Early cosmetics
| BOSTON
Lady Touti sure knew where to shop. The ancient Egyptian's 4,000-year-old tomb contained several cosmetic jars, one bearing the hieroglyphic label "high quality."
Scientists in France analyzing the jars' contents discovered that Egyptian chemists were surprisingly sophisticated. The ancient makeup bears evidence that manufacturers synthesized some of the compounds they needed using "wet chemistry."
"We expected to observe advanced processes in cosmetics preparation," says Philippe Walter, with the Laboratoire de Recherch des Muses de France in Paris. But, he adds, they didn't expect to find approaches this advanced.

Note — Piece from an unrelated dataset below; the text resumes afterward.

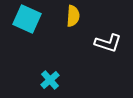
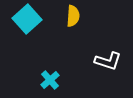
cyan square: rotated 24 degrees clockwise
white L-shape: moved 18 px down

In analyzing Lady Touti's toiletries and other cosmetic samples, the team discovered a relatively high abundance of laurionite and phosgenite - two lead-based minerals that can occur naturally, but not in quantities large enough to feed ancient Egypt's 800-year long appetite for cosmetics.
In an attempt to duplicate the process for synthesizing the two chemicals, the team turned to ancient texts that gave recipes. They mixed purified crushed lead oxide with carbonate-free water and rock salt. The solution was filtered daily for several weeks, yielding laurionite crystals with shapes similar to those isolated from the jars. When they added carbonates, the chemical reactions produced phosgenite.
The find, reported in the journal Nature, has prompted the researchers to search for comparable knowledge in other cultures of the same period (2500 to 2000 BC).